Query execution#

Databases often consider how queries are executed an implementation detail hidden behind an abstraction barrier that users need not care about, so that databases can utilize query optimizers to choose the best query execution plan regardless of how the query was originally written. This abstraction barrier is leaky, however, since bad query execution plans invariably occur, and users need to “reach behind the curtain” to fix performance problems, which is a difficult and tiring task. The problem becomes more severe the more joins a query contains, and graph queries tend to contain a large number of joins.

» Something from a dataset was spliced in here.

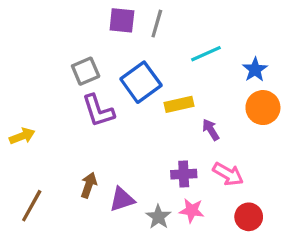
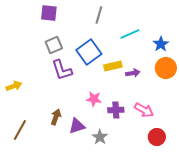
purple square: (122, 20) -> (49, 13), moved
purple arrow: (211, 130) -> (133, 73), moved, turned 112
pink star: (192, 210) -> (94, 99), moved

So in Cozo we take the pragmatic approach and make query execution deterministic and easy to tell from how the query was written. The flip side is that we demand the user to know what is the best way to store their data, which is in general less demanding than coercing the query optimizer. Then, armed with knowledge of this chapter, writing efficient queries is easy.

Disjunctive normal form#

Evaluation starts by canonicalizing inline rules into disjunction normal form, i.e., a disjunction of conjunctions, with any negation pushed to the innermost level. Each clause of the outmost disjunction is then treated as a separate rule. The consequence is that the safety rule may be violated even though textually every variable in the head occurs in the body. As an example:

rule[a, b] := rule1[a] or rule2[b]

is a violation of the safety rule since it is rewritten into two rules, each of which is missing a different binding.

Stratification#

The next step in the processing is stratification. It begins by making a graph of the named rules, with the rules themselves as nodes, and a link is added between two nodes when one of the rules applies the other. This application is through atoms for inline rules, and input relations for fixed rules.

Next, some of the links are labelled stratifying:

  • when an inline rule applies another rule through negation,

  • when an inline rule applies another inline rule that contains aggregations,

  • when an inline rule applies itself and it has non-semi-lattice,

  • when an inline rule applies another rule which is a fixed rule,

  • when a fixed rule has another rule as an input relation.

The strongly connected components of the graph of rules are then determined and tested, and if it found that some strongly connected component contains a stratifying link, the graph is deemed unstratifiable, and the execution aborts. Otherwise, Cozo will topologically sort the strongly connected components to determine the strata of the rules: rules within the same stratum are logically executed together, and no two rules within the same stratum can have a stratifying link between them. In this process, Cozo will merge the strongly connected components into as few supernodes as possible while still maintaining the restriction on stratifying links. The resulting strata are then passed on to be processed in the next step.

You can see the stratum number assigned to rules by using the ::explain system op.

Magic set rewrites#

Within each stratum, the input rules are rewritten using the technique of magic sets. This rewriting ensures that the query execution does not waste time calculating results that are later simply discarded. As an example, consider:

reachable[a, b] := link[a, n]
reachable[a, b] := reachable[a, c], link[c, b]
?[r] := reachable['A', r]

Without magic set rewrites, the whole reachable relation is generated first, then most of them are thrown away, keeping only those starting from 'A'. Magic set rewriting avoids this problem. You can see the result of the rewriting using ::explain. The rewritten query is guaranteed to yield the same relation for ?, and will in general yield fewer intermediate rows.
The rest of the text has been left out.